Former Bagram detainees allege abuse while in US custody

Accounts of abuse while in custody by former Bagram detainees recently featured in a media report, are consistent with Amnesty International’s own research.

Twenty seven men held by the USA at Bagram airbase in Afghanistan at various times between 2002 and 2008 have told the BBC [British Broadcasting Corporation]  that they were subjected to beatings, stress positions, extremes of temperature, stripping, sleep deprivation and death threats.

“These interviews serve as a timely reminder of the urgent need for accountability, transparency and for the human rights of those held by the USA in Afghanistan to be fully protected,” said Rob Freer, US researcher at Amnesty International.
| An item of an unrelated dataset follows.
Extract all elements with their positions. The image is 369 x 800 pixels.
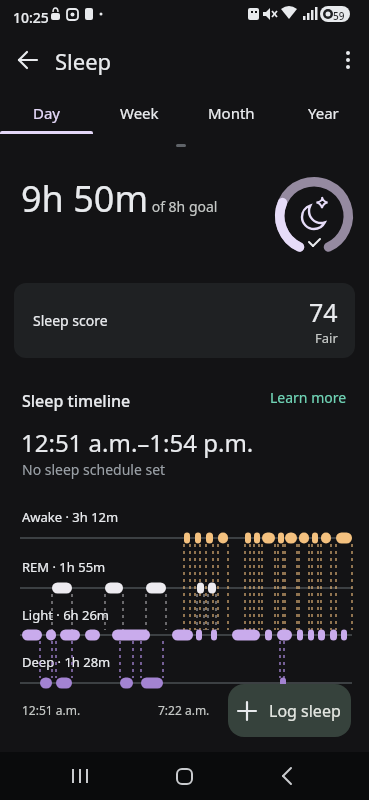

“The US authorities must establish a full independent commission of inquiry into all aspects of the detention and interrogation regime operated by the USA in what the Bush administration dubbed the ‘war on terror’. This should include examination of detentions in Afghanistan throughout this period.”

Amnesty International said that it regrets that the new administration has adopted wholesale the approach of its predecessor on the legal rights of the Bagram detainees.

The organization has been calling on President Obama and his administration to recognize the right of the detainees to challenge the lawfulness of their detention in an independent and impartial court.

The administration is currently appealing a narrow ruling by a federal judge in April that three non-Afghan nationals held in Bagram have the right to habeas corpus review of their detention in US federal court.

In a letter last month, the Pentagon told Amnesty International that there were “approximately 565” detainees held in Bagram. Little is known about who they are, the circumstances of their arrests, or their current treatment and conditions of detention. None has access to legal counsel or the courts.

In response to the organization’s concerns about child detainees, the Pentagon stated that since 2002 US forces had detained “approximately 100 juveniles in Afghanistan”, of whom “fewer than five” were still held. The letter gave no other details on the Bagram detentions, saying that the information Amnesty International had requested was either classified or the subject of ongoing litigation in federal court.